Un par de semanas antes de partir hacia Kabul para cubrir la retirada soviética, en un lúgubre edificio de apartamentos en Moscú, localicé a un grupo de veteranos y escuché sus quejas. A diferencia de las tropas estadounidenses y británicas hoy en Afganistán, eran reclutas, por lo que es posible que haya habido mucha ira en ellos. “¿Recuerdas a esa madre que perdió a su hijo? - dijo Igor (no me dieron sus nombres). - Seguía repitiendo que él cumplió con su deber, cumplió con su deber hasta el final. Esto es lo más trágico. ¿Qué es la deuda? Supongo que la salvó, su comprensión del deber. Todavía no se había dado cuenta de que todo había sido un error estúpido. Hablo con calma. Si abrió los ojos a nuestras acciones afganas, es posible que le haya resultado difícil soportarlo.
Yuri me dijo que los primeros atisbos de la inutilidad de la guerra llegaron cuando se dio cuenta del poco contacto que él y sus compañeros tenían con los afganos, con la gente a la que se suponía que debían ayudar. “La mayoría de nuestros contactos fueron con niños de las aldeas por las que pasamos. Siempre tenían algún tipo de pequeña empresa. Cambiaba basura, la vendía. A veces drogas. Muy barato. Sentimos que el objetivo era recogernos. No hubo contactos con adultos afganos, a excepción de Saranda”, dijo.

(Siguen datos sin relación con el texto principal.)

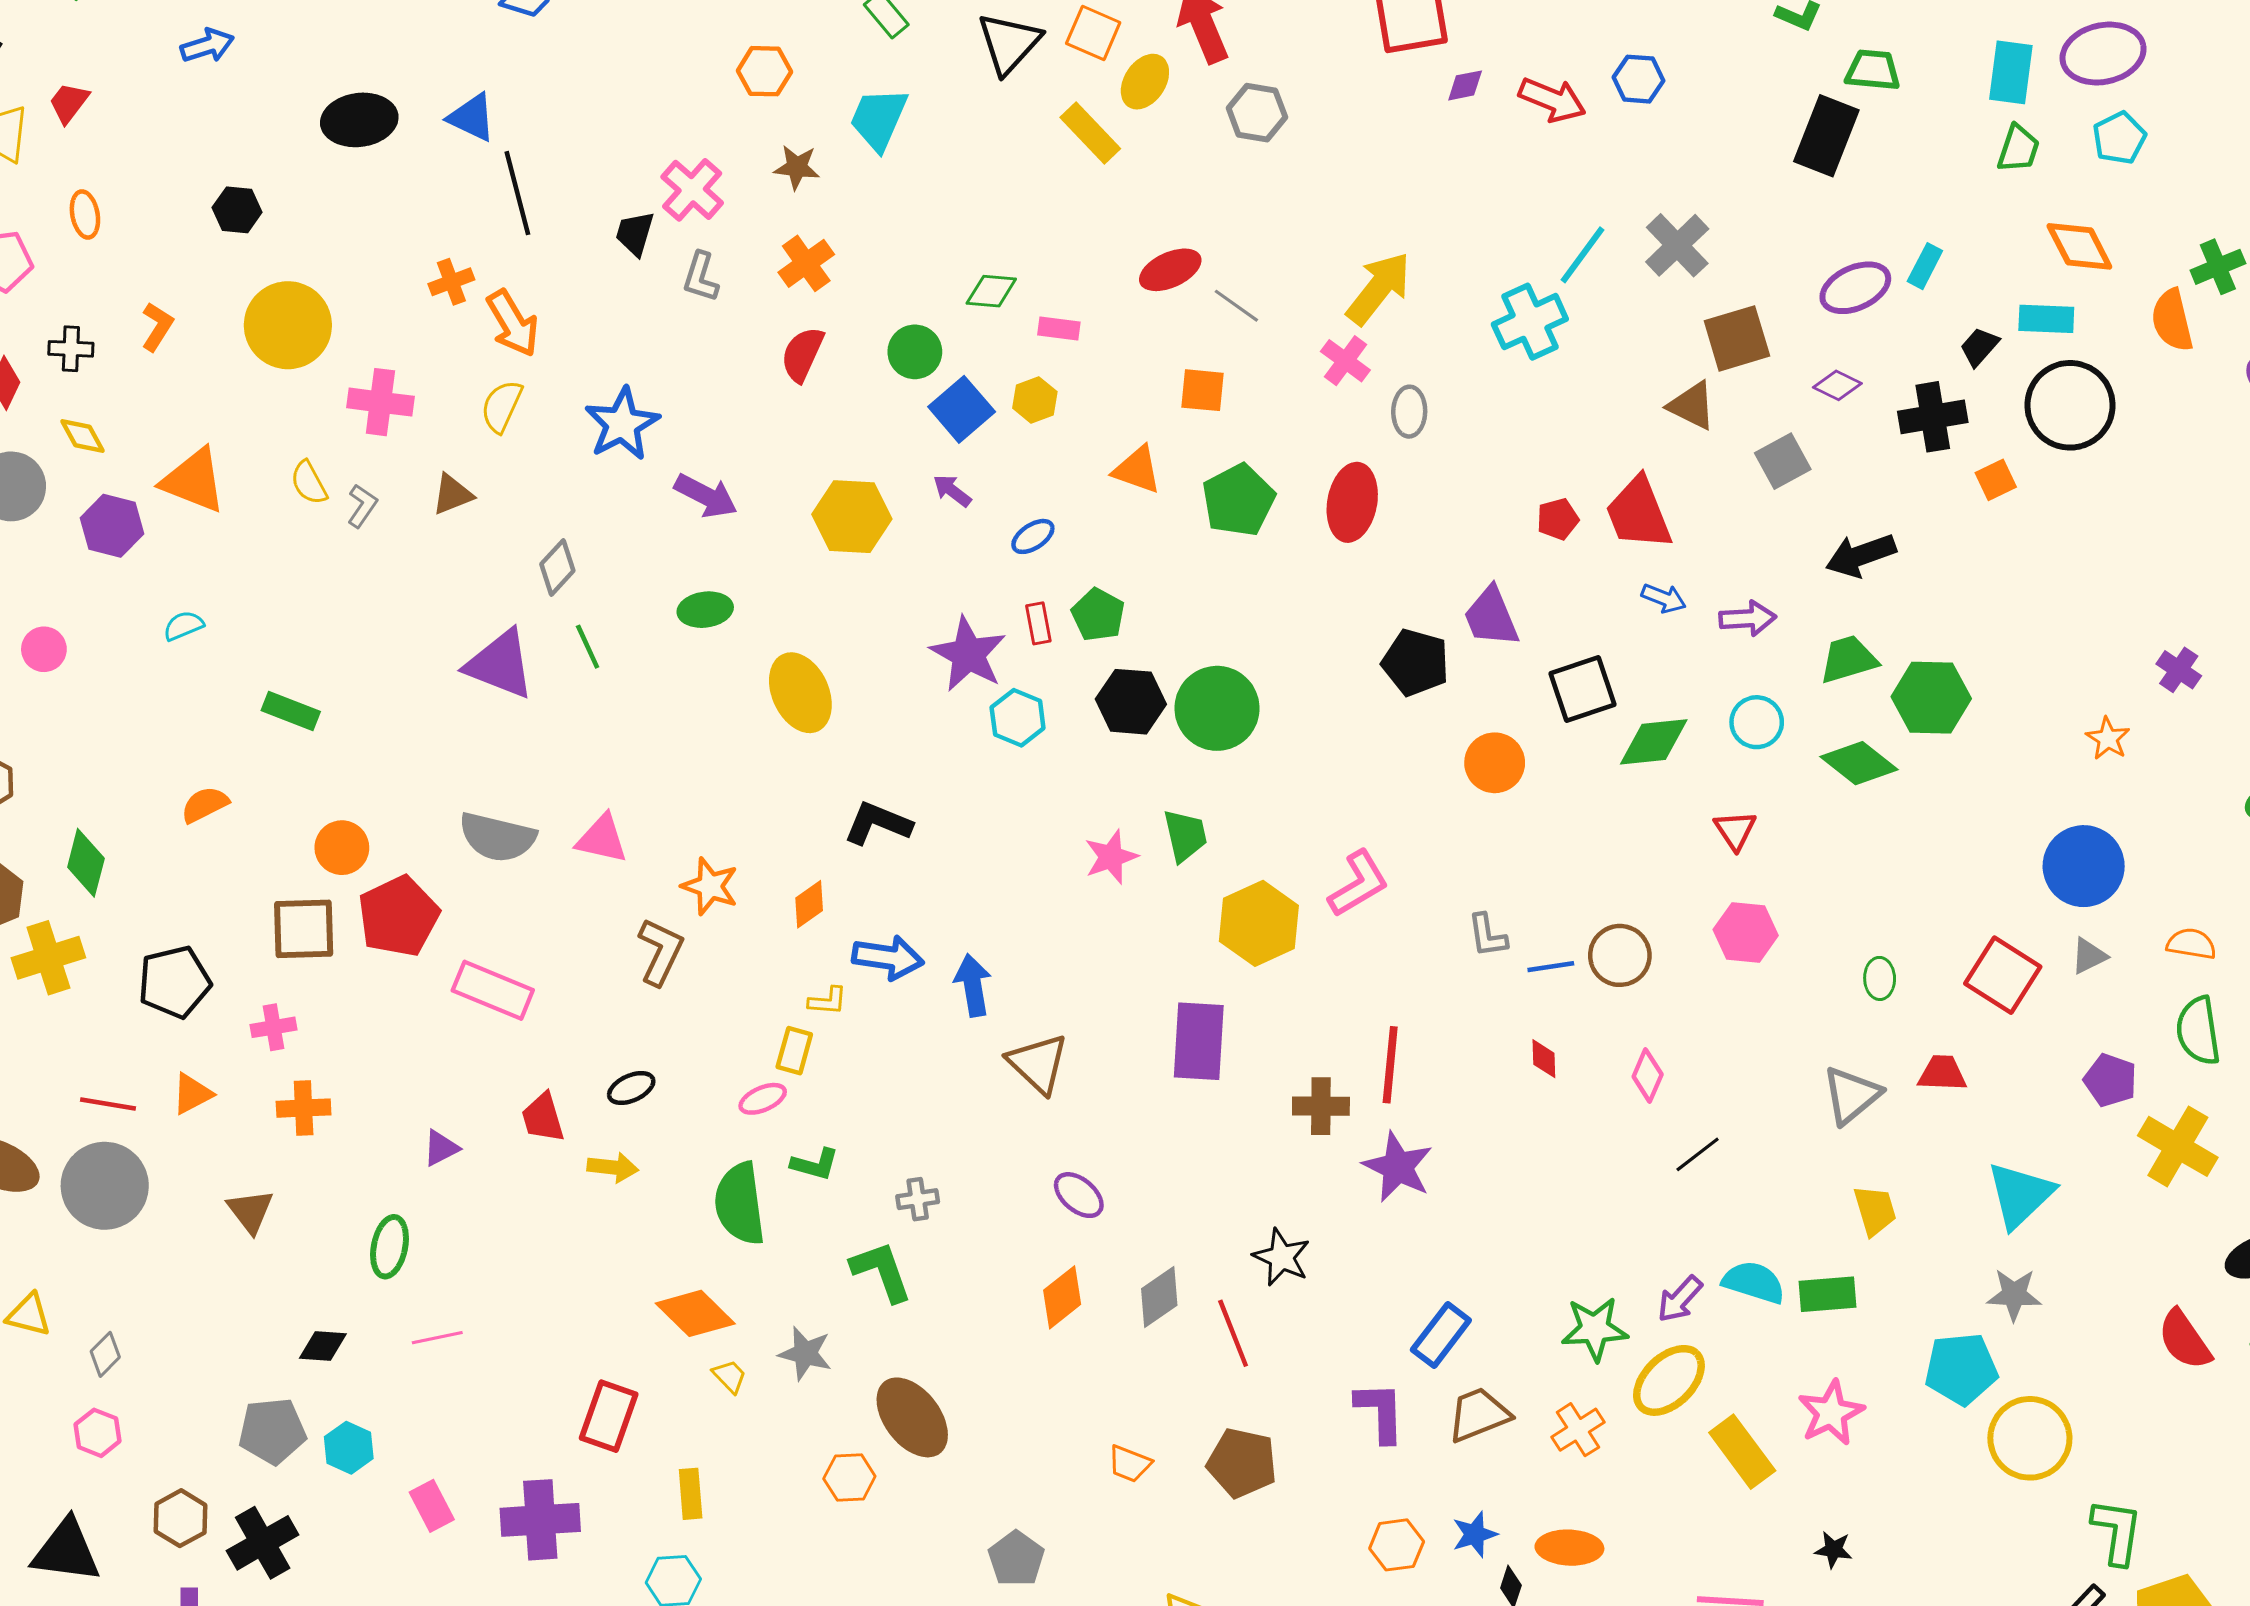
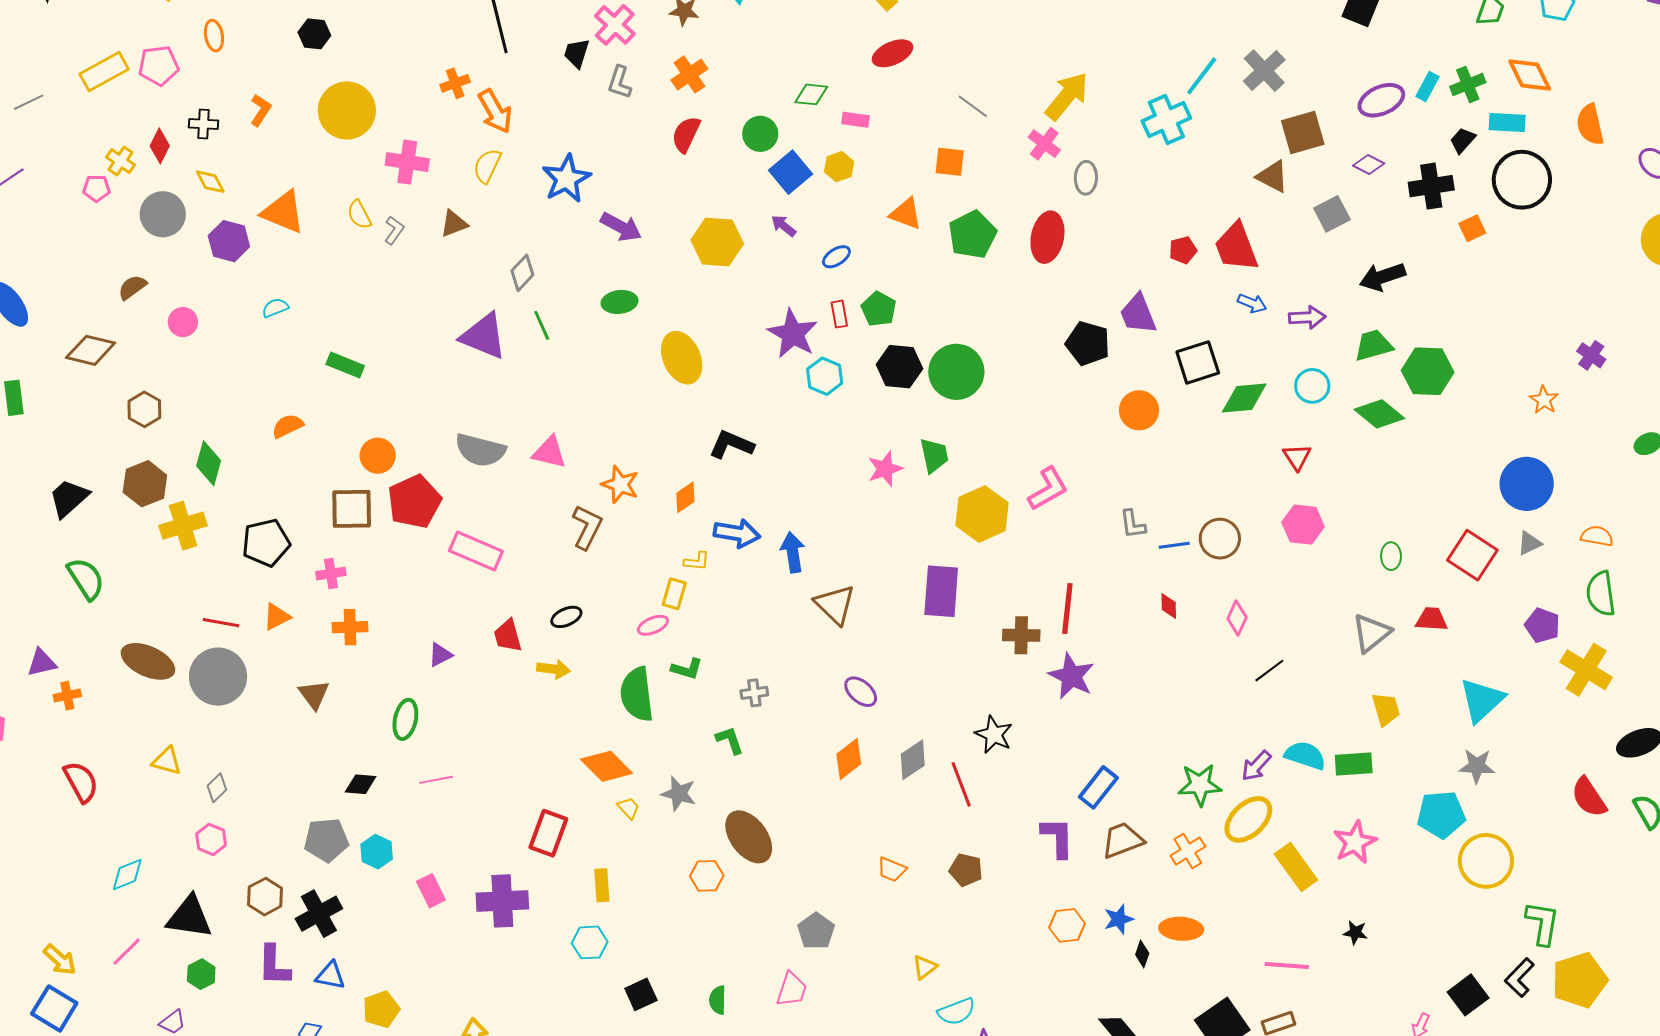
green cross: (2218, 267) -> (1468, 84), moved
red ellipse: (1170, 270) -> (892, 53), moved
green L-shape: (881, 1271) -> (730, 740), size x0.7
brown pentagon: (1242, 1463) -> (966, 870), size x0.7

Cuando escucho hoy a los funcionarios de la OTAN explicar a sus soldados la "conciencia cultural" del entrenamiento en Afganistán, hay una fuerte sensación de déjà vu. "Nos dieron una pequeña hoja de papel, que decía que no se puede hacer y un pequeño diccionario", explicó Igor. - Había: no entablar relaciones amistosas. No mires a las mujeres. No vayas a los cementerios. No vayas a las mezquitas ". Desdeñó al ejército afgano y lo comparó con "espíritus", un término soviético estándar para los enemigos muyahidines invisibles que tendían emboscadas y pesadillas en los ataques nocturnos. “Muchos son cobardes. Si los espíritus disparaban, el ejército se dispersaba ". Igor recordó haberle preguntado a un soldado afgano qué haría cuando terminara el servicio de reclutamiento: “Dijo que se uniría a los espíritus. Pagan mejor ".
Poco antes de que los rusos completaran su retirada, escribí en The Guardian: “La invasión soviética fue un evento escandaloso que la mayoría de los estados del mundo condenaron con razón. Pero la forma en que se fueron es extremadamente noble. Una combinación de factores llevó al giro de 180 grados: los errores políticos de sus aliados afganos, el conocimiento de que la introducción de las tropas soviéticas convirtió la guerra civil en una cruzada (jihad) y la comprensión de que los muyahidines no pueden ser derrotados. Esto requirió que el nuevo liderazgo en Moscú reconociera lo que los rusos sabían en privado durante mucho tiempo.
Yuri declaró con rudeza: “Si hubiéramos traído más tropas, se habría convertido en una ocupación abierta o en un genocidio. Pensamos que era mejor irnos.
Jonathan Steele, columnista de asuntos internacionales, era el jefe de la oficina de Moscú y el principal corresponsal extranjero de The Guardian. El Premio de la Prensa Británica lo honró en 1981 como Reportero Internacional del Año por su cobertura de la ocupación soviética de Afganistán.